Fotografía: Miguel Ángel González Carrillo
Un
pueblo, una aldea, es la última frontera entre el ecúmene y el
anecúmene, es decir, áreas pobladas por humanos frente a áreas
pobladas por múltiples manifestaciones de vida, raramente holladas
por los humanos.
Las
fronteras han sido tradicionalmente zona de combate, pero también de
intercambio, de mestizaje, de penetración serena y salutífera de
unas sustancias en otras. Tal vez por ello, con no poca frecuencia,
se producen fenómenos exóticos de comunión firme, leal, entre
formas antagónicas de vida.
Nosotros,
digo los humanos, casi siempre somos ajenos a las llamadas del otro
lado de la frontera. Para escucharlas hay que tener un fino oído de
alma atormentada por el conflicto. Ahora sé, con toda seguridad, que
Miguel, el pastor, ha sido siempre hombre de fronteras.
El
niño que hay en él todavía responde a la dialéctica de
confrontación entre religiones, entre continentes, entre lenguas,
mientras la memoria familiar deposita en su naturaleza íntima la
banda sonora de cientos de vinilos operísticos perfectamente
ordenados en amplios anaqueles, junto a los largos silencios de un
valioso violín senescente. Aún recuerda que en aquel tiempo recibió
la primera llamada, la de un pequeño cachorro.
Pero
no era el momento. La lógica de la frontera todavía habría de
conducirle a través de mares inciertos, hogares fugaces,
alumbramientos, rupturas, dudas, determinación, mudanza.
Hasta
que llegó la segunda llamada; silueta inquietante,
incisiva, atávica. Pero
de eso hace ya mucho tiempo. Ahora las formas se dibujan en el
bosque, en el cielo, en la tierra, mientras el
pastor aprende
a dilatar los límites de todos sus sentidos junto a la manada. Ahora
las paredes ya no hablan.
De
la conversación que tuvo con la encina nada quiere revelarme, a
pesar de mi obstinación.
-
Vamos, amigo, confiesa, ¿era un sueño o era realidad?
-
En verdad, no estoy seguro.
-
Es que tuve miedo al ver a los lobos.
-
No hay razón para ello. Los lobos son muy parecidos a nosotros. De hecho son el único animal que ha cuidado de un humano y le ha ayudado a sobrevivir.
Es
cierto. La mitología reconoce a los lobos la maternidad nada
menos que de
una ciudad santa. Pero ni Kala
es Luperca,
ni tenemos en Instinción ningún Rómulo,
ni Remo,
que
yo sepa...
Eso
sí, con ojos insaciables Miguel horada la última frontera, la
frontera entre la luz y la sombra, entre el hoy y el infinito.

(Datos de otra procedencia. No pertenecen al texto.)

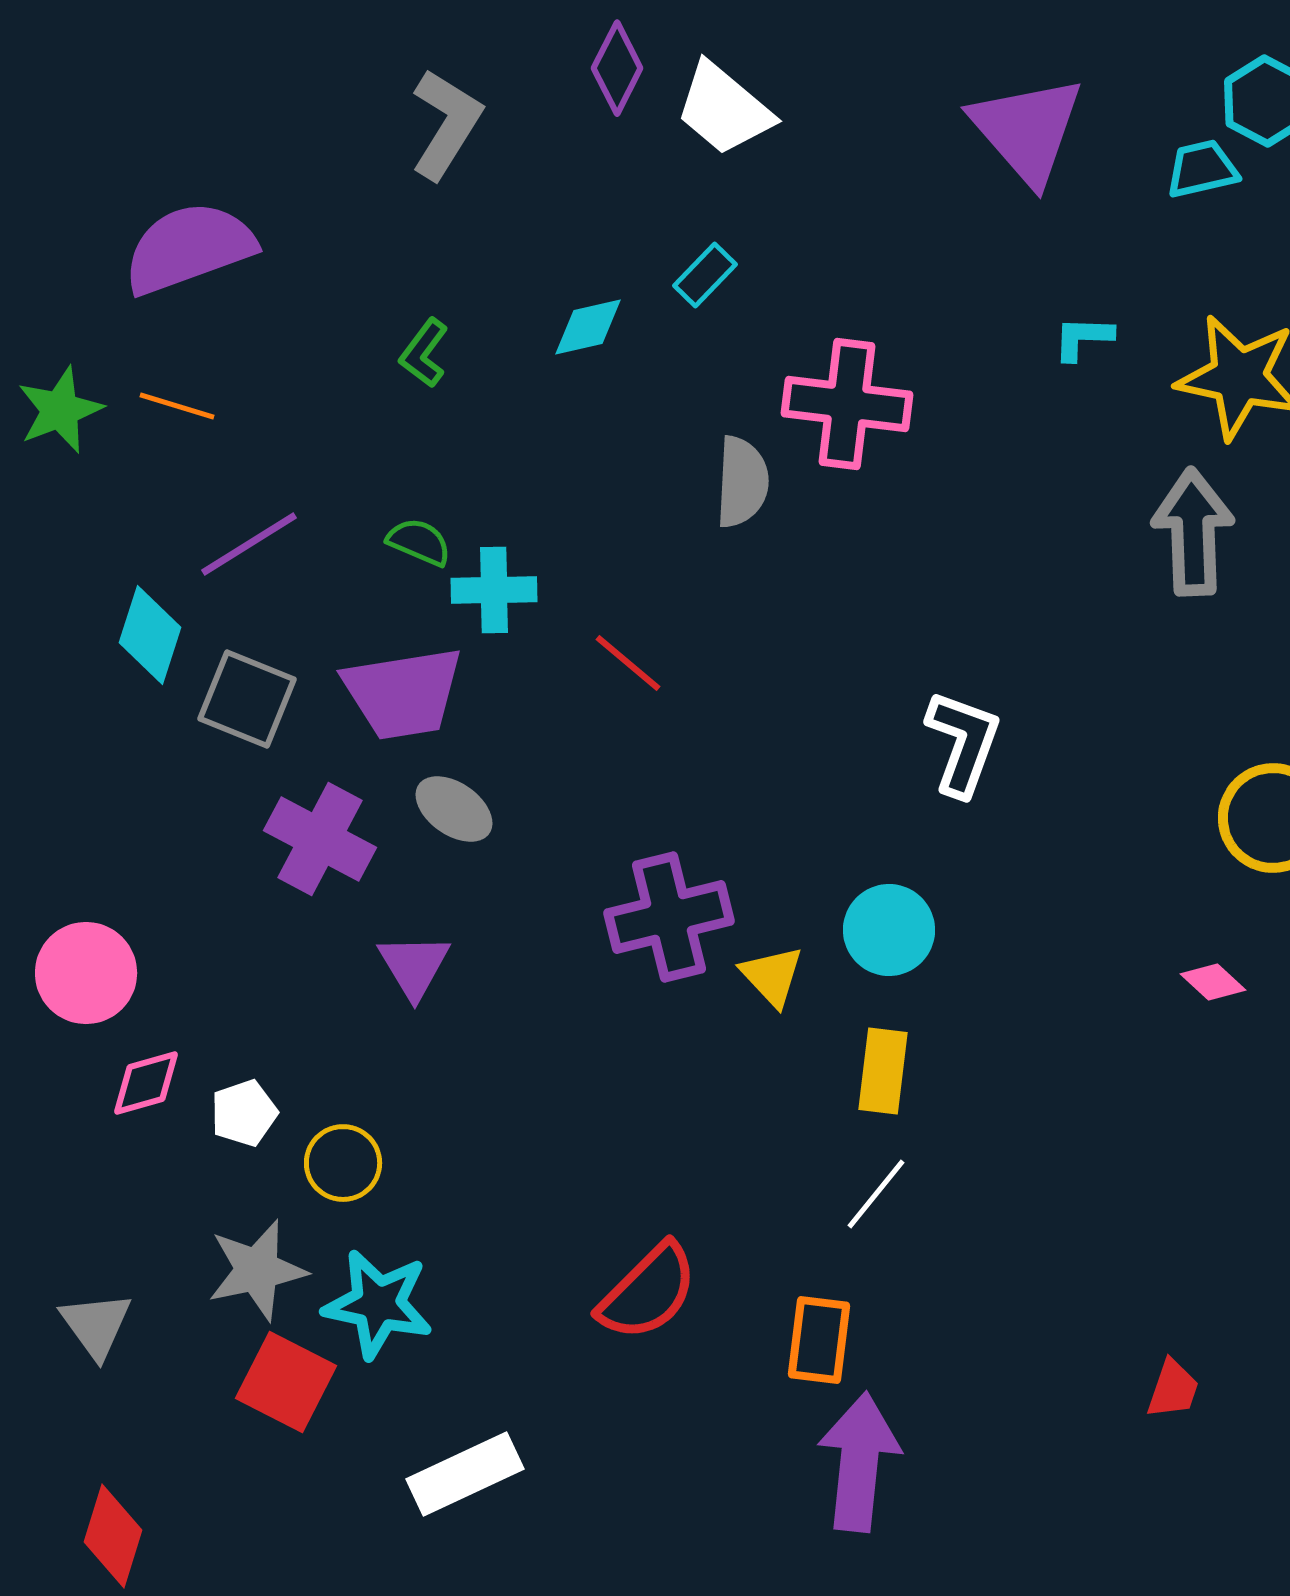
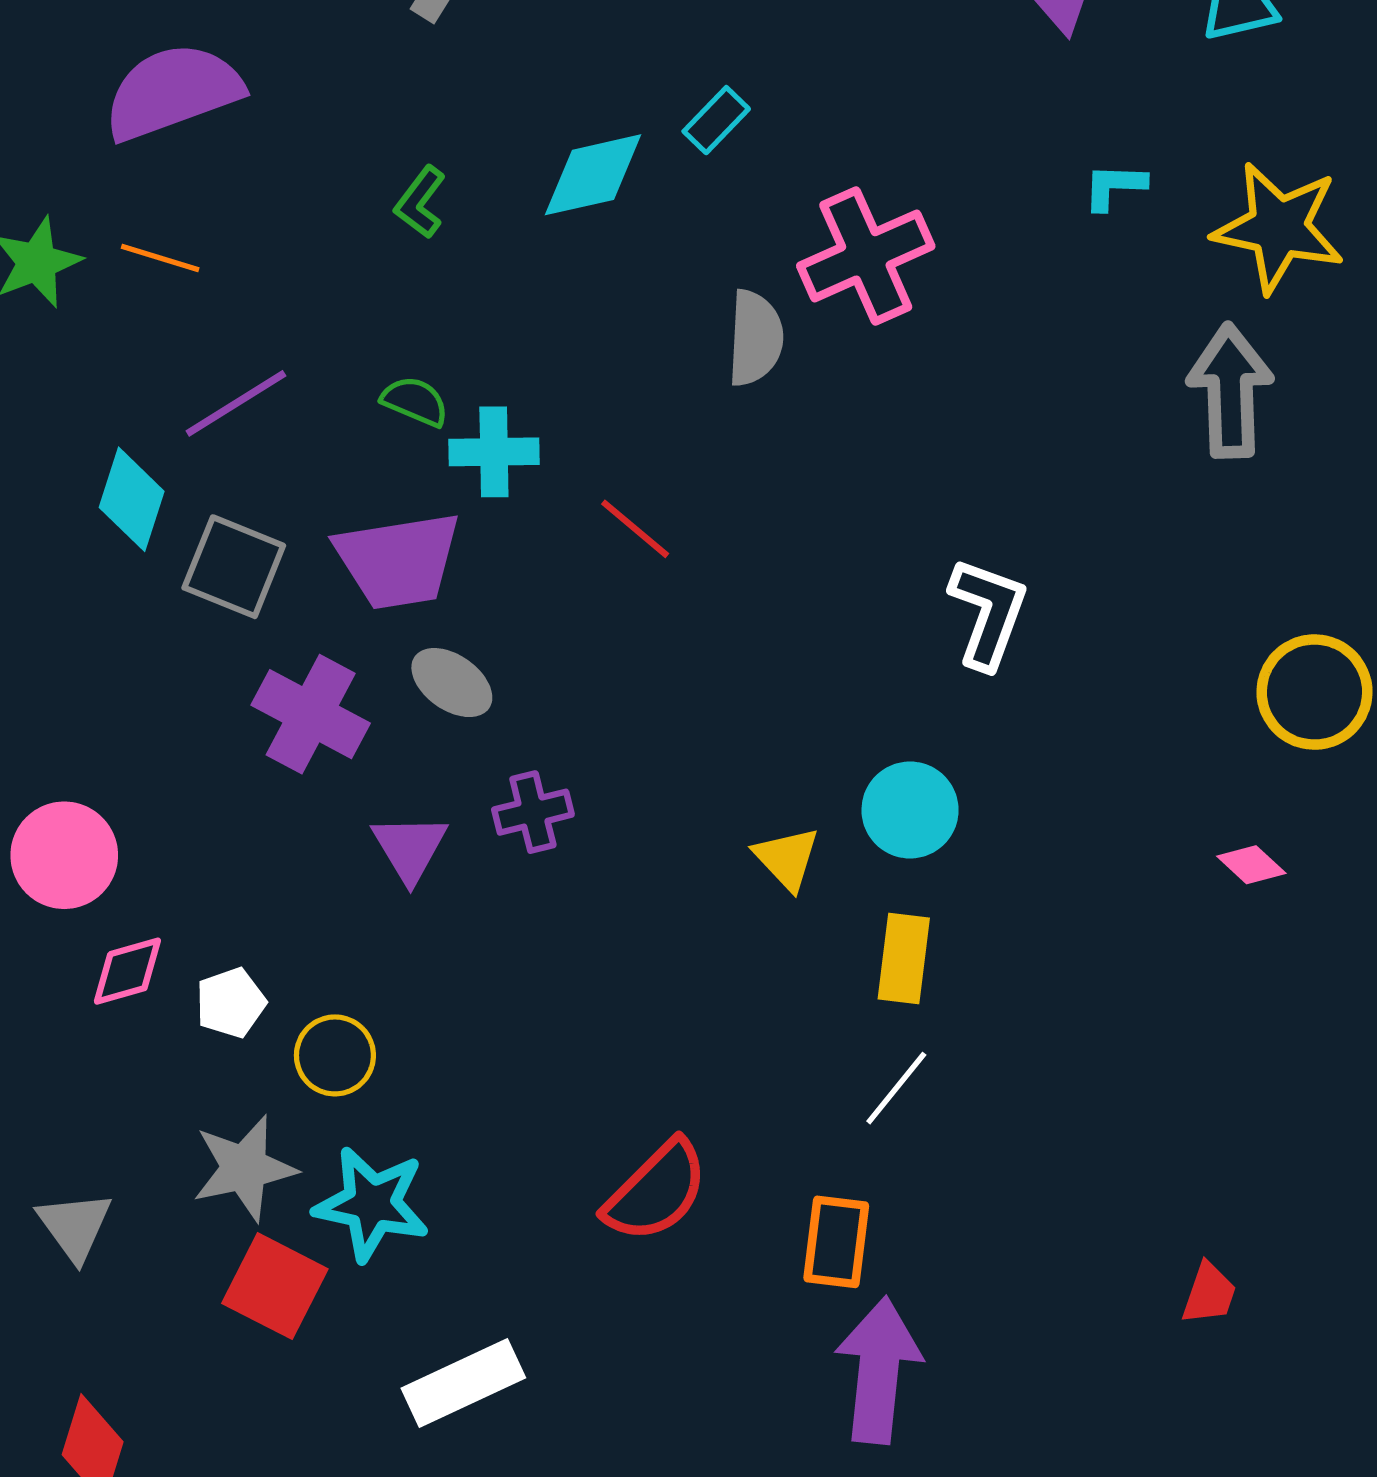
cyan diamond: (588, 327) -> (593, 175), size x1.4
pink cross: (847, 404) -> (866, 256), turned -31
purple cross: (669, 917) -> (533, 812), moved, size x0.6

Observa la perfecta jerarquía de la estirpe de Aykos
atrapada en la pantalla de su cámara, espera a que la imagen escape
del tiempo para siempre,… y,...
¡zas!
la
atrapa.
Sin
embargo,
aún le queda mucho por aprender. Y estoy seguro de que algo se
removerá en su alma restañada por la manada cuando descubra que,
mientras él los fotografía, los lobos,...
sus lobos,
escuchan
una lejana y conmovedora aria de ópera.